Introduction:
When building a classification model, you may get great results (high accuracy score) only to realize that your model is only predicting every observation to one class. This is caused by class imbalance. Class imbalance is a problem in machine learning where the total number of one class of data significantly outnumbers the total number of another class of data. To illustrate what class imbalance looks like and how it works, let’s say that you have a two-class dataset that includes 50 diabetes patients and 5000 non-diabetes patients. In this example, the classification model will tend to classify patients as non-diabetes patients because it can’t pick up on the data and trends that would lead to a patient having diabetes. Even though the model would end up with an accuracy score of 99% by just classifying every patient as a non-diabetes patient, the model is not functioning effectively to classify the patients appropriately.

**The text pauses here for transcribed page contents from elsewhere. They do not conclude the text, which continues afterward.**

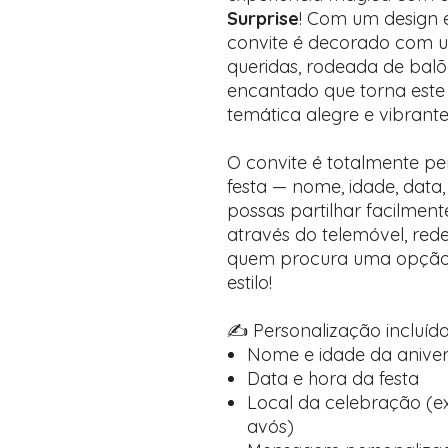
Surprise
! Com um design e
convite é decorado com 
queridas, rodeada de balõ
encantado que torna este
temática alegre e vibrante
O convite é totalmente p
festa — nome, idade, dat
possas partilhar facilmen
através do telemóvel, rede
quem procura uma opção 
estilo!
✍️ Personalização incluída
Nome e idade da aniver
Data e hora da festa
Local da celebração (e
avós)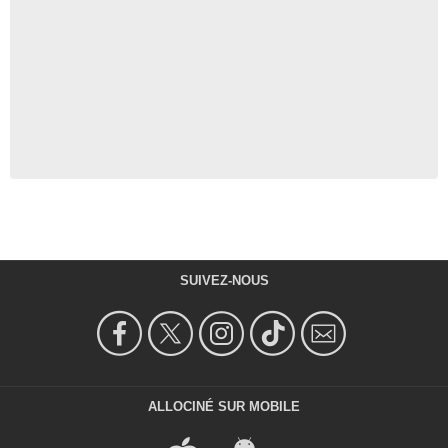
SUIVEZ-NOUS
ALLOCINÉ SUR MOBILE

Many datasets will have an uneven number of instances in each class, but a small difference is usually acceptable. As a rule of thumb, if a two-class dataset has a difference of greater than 65% to 35%, than it should be looked at as a dataset with class imbalance. If you are using a dataset with more than two classes and are unsure of whether it has class imbalance, you can always try running your models without making any adjustments and determine whether the model is functioning appropriately or whether it is only predicting to certain classes.
Ways to Handle Class Imbalance:
I) Use a Different Performance Metric
As discussed earlier, Accuracy Score is not a good metric to use when there is class imbalance in your data. Some metrics that can be more helpful when handling class imbalance are:
- Precision — the fraction of relevant instances amongst the retrieved instances
- Recall — the fraction of relevant instances that were retrieved
- F1 Score — weighted average of Precision and Recall
- Confusion Matrix — a table that illustrates the correct predictions and incorrect predictions made
II) Collect More Data
This might be self explanatory, but, by collecting more data, you may be able to create a more balanced dataset. If more data is available that can help balance the classes in your dataset, this can be an easy and simple way to combat class imbalance.
III) Resample Your Dataset
You can resample your dataset to create a more balanced dataset by either adding copies of instances from the minority class (over-sampling) or deleting instances from the majority class (under-sampling). These two approaches are very simple and easy to implement. As a general rule-of-thumb, you should generally use under-sampling when you have a very large dataset. In the same sense, you should generally use over-sampling when your dataset is small. Regardless, it doesn’t hurt to try both methods and see how your results are affected.
IV) Generate Synthetic Samples
There are algorithms that you can use to generate synthetic samples such as SMOTE (Synthetic Minority Over-sampling Technique) and Tomek links.
SMOTE is an oversampling method that creates synthetic samples from the minority class. It works by selecting minority observations that are similar to each other and drawing a line between the examples in order to create new synthetic samples.
Tomek links work by detecting observations of opposite classes that are nearest neighbors. It removes the majority instance of these pairs. The goal of Tomek links is to clarify the border between minority and majority classes to make the minority region more distinct in the model.
References:
- Team, Towards AI. “Dealing with Class Imbalance — Dummy Classifiers.” Towards AI — The Best of Tech, Science, and Engineering, 2 Aug. 2020,
- Brownlee, Jason. “8 Tactics to Combat Imbalanced Classes in Your Machine Learning Dataset.” Machine Learning Mastery, 15 Aug. 2020, machinelearningmastery.com/tactics-to-combat-imbalanced-classes-in-your-machine-learning-dataset/.
- Brownlee, Jason. “A Gentle Introduction to Imbalanced Classification.” Machine Learning Mastery, 14 Jan. 2020, machinelearningmastery.com/what-is-imbalanced-classification/.
- Brownlee, Jason. “How to Combine Oversampling and Undersampling for Imbalanced Classification.” Machine Learning Mastery, 4 Jan. 2021, machinelearningmastery.com/combine-oversampling-and-undersampling-for-imbalanced-classification/.
- “Learning from Imbalanced Classes.” KDnuggets, www.kdnuggets.com/2016/08/learning-from-imbalanced-classes.html/2.